Background: In sepsis, there may be dysregulation in programed cell death pathways, typified by apoptosis and necroptosis. Programmed cell death pathways may contribute to variability in the immune response. TRAIL is a potent inducer of apoptosis. Receptor-interacting serine/threonine protein kinase-3 (RIPK3) is integral to the execution of necroptosis. We explored whether plasma TRAIL levels were associated with in-hospital mortality, organ dysfunction, and septic shock. We also explored the relationship between TRAIL and RIPK3.

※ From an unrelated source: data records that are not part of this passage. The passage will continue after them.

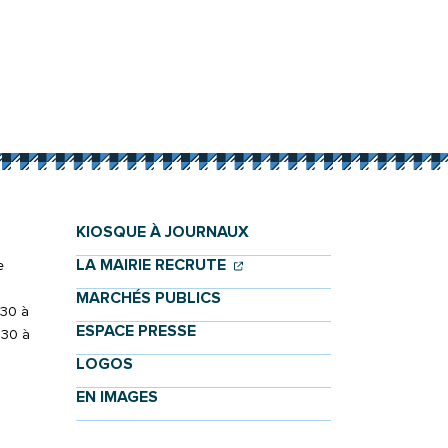
KIOSQUE À JOURNAUX
(OUVERTURE DANS UN NOU
(OUVERTURE DANS UN NO
LA MAIRIE RECRUTE
e
MARCHÉS PUBLICS
h30 à
ESPACE PRESSE
h30 à
LOGOS
EN IMAGES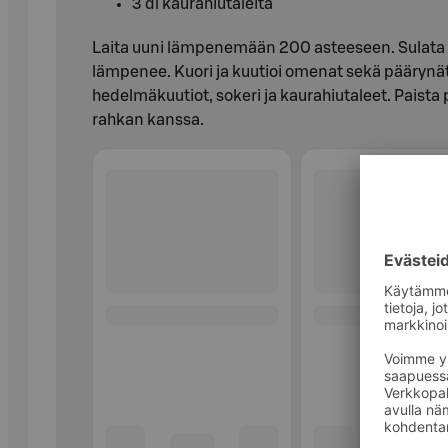
3 dl kaurahiutaleita
Laita uuni lämpenemään 200 asteeseen. Sulata v
lämpenee. Kuori ja kuutioi omenat sekä päärynät
hedelmäkuutiot, sokeri ja kaurahiutaleet. Paista 
rahkan kanssa.
Ohita listaus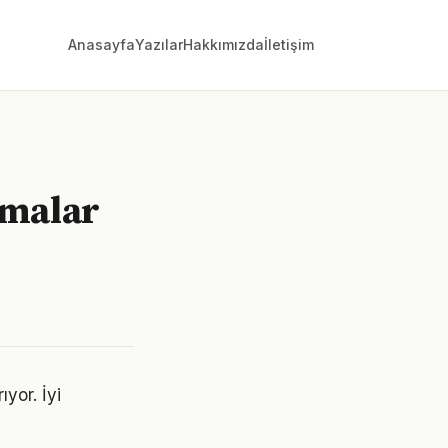
Anasayfa
Yazılar
Hakkımızda
İletişim
ırmalar
ıyor. İyi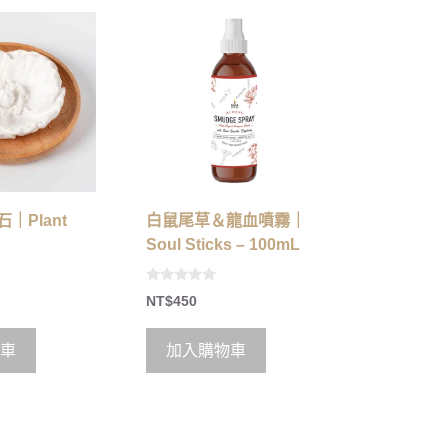
｜Plant
白鼠尾草＆龍血噴霧｜
Soul Sticks – 100mL
0
NT$
450
o
u
t
o
車
加入購物車
f
5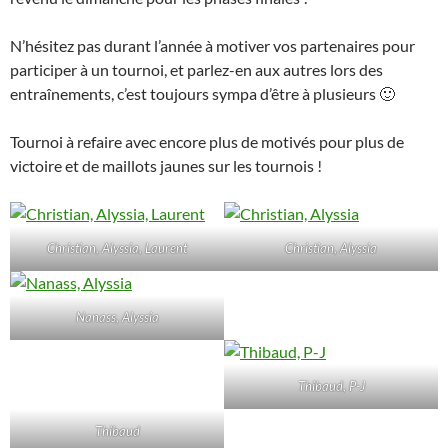
N’hésitez pas durant l’année à motiver vos partenaires pour
participer à un tournoi, et parlez-en aux autres lors des
entraînements, c’est toujours sympa d’être à plusieurs 🙂
Tournoi à refaire avec encore plus de motivés pour plus de
victoire et de maillots jaunes sur les tournois !
Christian, Alyssia, Laurent
Christian, Alyssia
Nanass, Alyssia
Thibaud, P-J
Thibaud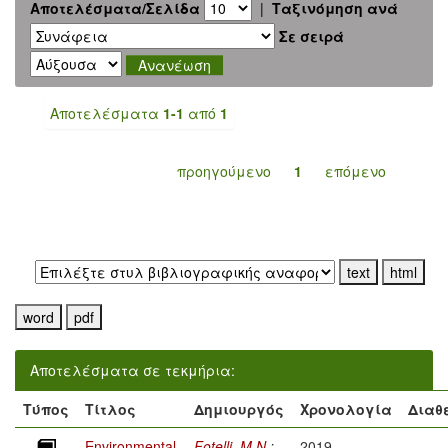
Αποτελέσματα/Σελίδα
|
Ταξινόμηση ανά
Σε σειρά
Αποτελέσματα
1-1
από
1
προηγούμενο
1
επόμενο
Εξαγωγή σε:
Αποτελέσματα σε τεκμήρια:
Τύπος
Τίτλος
Δημιουργός
Χρονολογία
Διαθ
Environmental
Fotelli, M.N.
;
2019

Methods: We performed an observational study of critically ill adults admitted to intensive care units at 3 academic medical centers across 2 continents, using 1 as derivation and the other 2 as validation cohorts. Levels of TRAIL were measured in the plasma of 570 subjects by ELISA.
Results: In all cohorts, lower (<28.5 pg/ml) versus higher levels of TRAIL were associated with increased organ dysfunction (P ≤ 0.002) and septic shock (P ≤ 0.004). Lower TRAIL levels were associated with in-hospital mortality in 2 of 3 cohorts (Weill Cornell-Biobank of Critical Illness, P = 0.012; Brigham and Women's Hospital Registry of Critical Illness, P = 0.011; Asan Medical Center, P = 0.369). Lower TRAIL was also associated with increased RIPK3 (P ≤ 0.001).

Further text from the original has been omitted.